Pięknie piszesz o naturalności, codzienności i o twojej "szerokiej definicji rodziny". Tworzysz na sesji taką atmosferę wolności i zaufania, jaką czuje się w twoich zdjęciach?
Dziękuję. O to trzeba by było zapytać się bohaterów i bohaterek moich sesji. Ale z tego co słyszę w informacjach zwrotnych, mogę potwierdzić, że czują do mnie zaufanie i otwartość. Myślę, że to wynika z mojego charakteru. Jestem osobą, która potrafi dać przestrzeń innym oraz jestem bardzo ciekawa ludzi.
Poza tym, zanim dojdzie do sesji, spotykam się z zainteresowaną rodziną na krótką kawę i opowiadam o tym, jak będzie wyglądać sesja. Przedstawiam siebie oraz daję dużo uwagi zainteresowanej rodzinie poprzez pytania. Ważne jest dla mnie to, żeby na spotkaniu były także dzieci, ponieważ wszystkich moich bohaterów sesji rodzinnej traktuję poważnie i z szacunkiem.
Jest to pierwsza część oswajania się, tzw. obwąchiwania, która usprawnia nam szybsze wchodzenie w relację przy spotkaniu na żywo. A kiedy jestem już na sesji, mam wyczucie momentu, kiedy potrzebuję odłożyć filiżankę wspólnie pitej kawy i złapać za aparat, bo właśnie dzieją się niesamowite rzeczy. Często słyszę od rodzin, że nawet nie zauważyli, kiedy zrobiłam tyle świetnych ujęć, więc jest to dla mnie sygnał, że sesje ze mną są, powiedzmy, "bezbolesne".

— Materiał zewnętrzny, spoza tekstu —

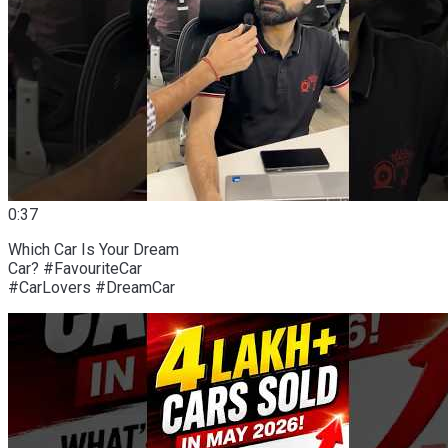
0:37
Which Car Is Your Dream
Car? #FavouriteCar
#CarLovers #DreamCar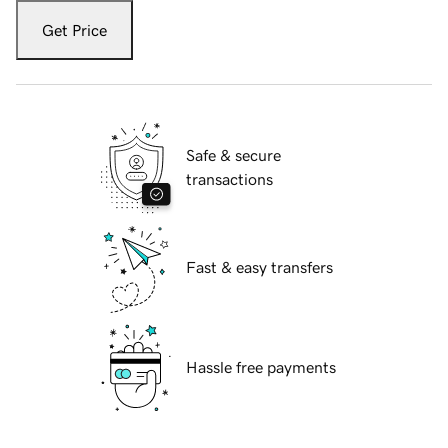
Get Price
Safe & secure
transactions
Fast & easy transfers
Hassle free payments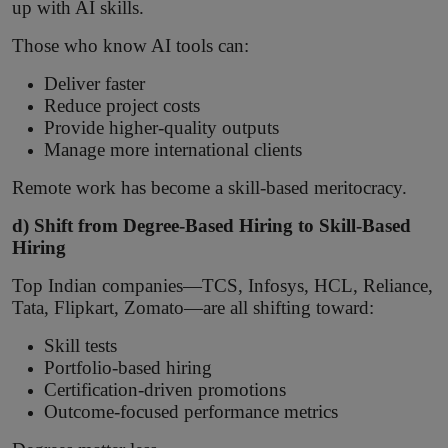
up with AI skills.
Those who know AI tools can:
Deliver faster
Reduce project costs
Provide higher-quality outputs
Manage more international clients
Remote work has become a skill-based meritocracy.
d) Shift from Degree-Based Hiring to Skill-Based
Hiring
Top Indian companies—TCS, Infosys, HCL, Reliance,
Tata, Flipkart, Zomato—are all shifting toward:
Skill tests
Portfolio-based hiring
Certification-driven promotions
Outcome-focused performance metrics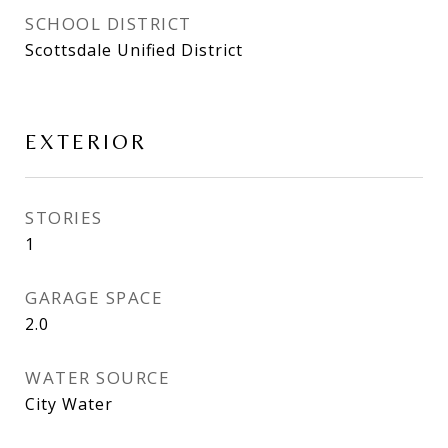
SCHOOL DISTRICT
Scottsdale Unified District
EXTERIOR
STORIES
1
GARAGE SPACE
2.0
WATER SOURCE
City Water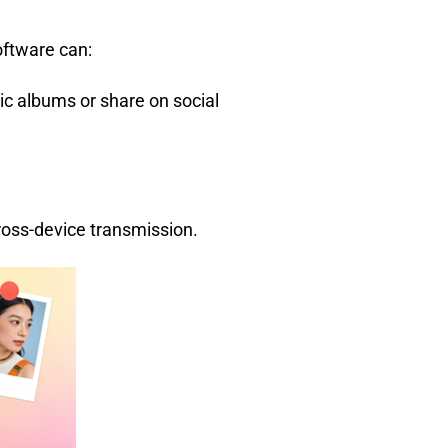
oftware can:
nic albums or share on social
ross-device transmission.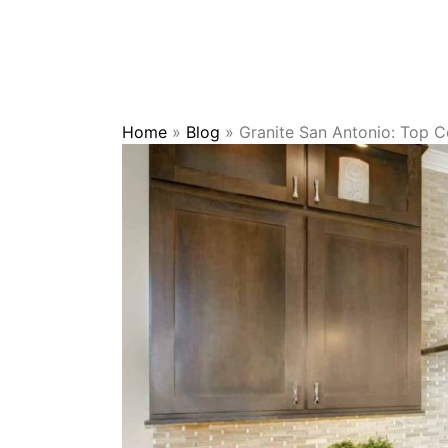
Home
»
Blog
»
Granite San Antonio: Top Co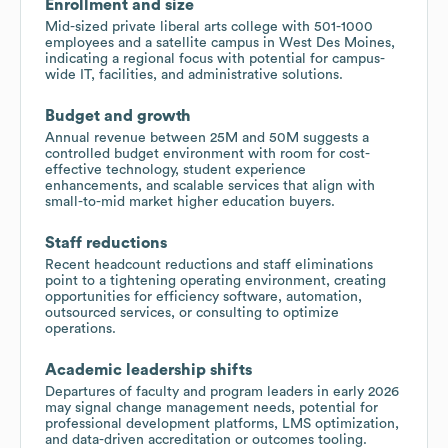
Enrollment and size
Mid-sized private liberal arts college with 501-1000
employees and a satellite campus in West Des Moines,
indicating a regional focus with potential for campus-
wide IT, facilities, and administrative solutions.
Budget and growth
Annual revenue between 25M and 50M suggests a
controlled budget environment with room for cost-
effective technology, student experience
enhancements, and scalable services that align with
small-to-mid market higher education buyers.
Staff reductions
Recent headcount reductions and staff eliminations
point to a tightening operating environment, creating
opportunities for efficiency software, automation,
outsourced services, or consulting to optimize
operations.
Academic leadership shifts
Departures of faculty and program leaders in early 2026
may signal change management needs, potential for
professional development platforms, LMS optimization,
and data-driven accreditation or outcomes tooling.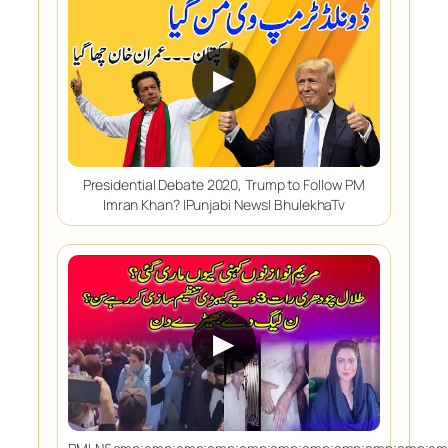
▶
Presidential Debate 2020, Trump to Follow PM
Imran Khan? |Punjabi News| BhulekhaTv
▶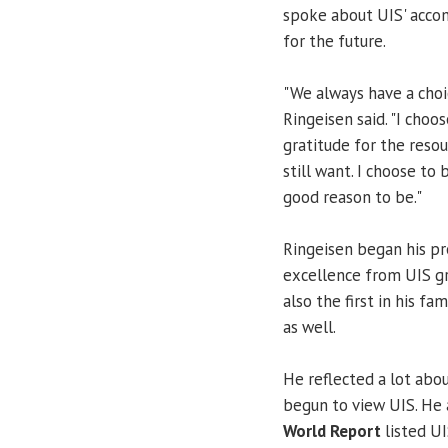
spoke about UIS' accom
for the future.
"We always have a choi
Ringeisen said. "I choo
gratitude for the reso
still want. I choose to
good reason to be."
Ringeisen began his p
excellence from UIS gr
also the first in his f
as well.
He reflected a lot abo
begun to view UIS. He 
World Report
listed UI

Czego się wstydzimy na sesjach, jako kobiety, matki? Siebie, nieporządku w domu? Czy może widzisz, że pozbywamy się takich wewnętrznych ograniczeń i zaczynamy siebie w pełni akceptować?
Myślę, że największym zmartwieniem są normy społeczne i brak przyzwolenia i akceptacji na wachlarz emocji i różnorodność. Świat nie jest czarno-biały. Nasze życie nie jest ani nieustającą komedią, ani ciągłym dramatem. Wątki mieszają się. Wierzę, że nie ma w nas nic do ukrycia, a już na pewno nie musimy wstydzić się rzeczy, które nie znalazły swojego miejsca w światowych kanonach piękna. Moje klientki to świadome kobiety, które widzą sens w celebracji codzienności.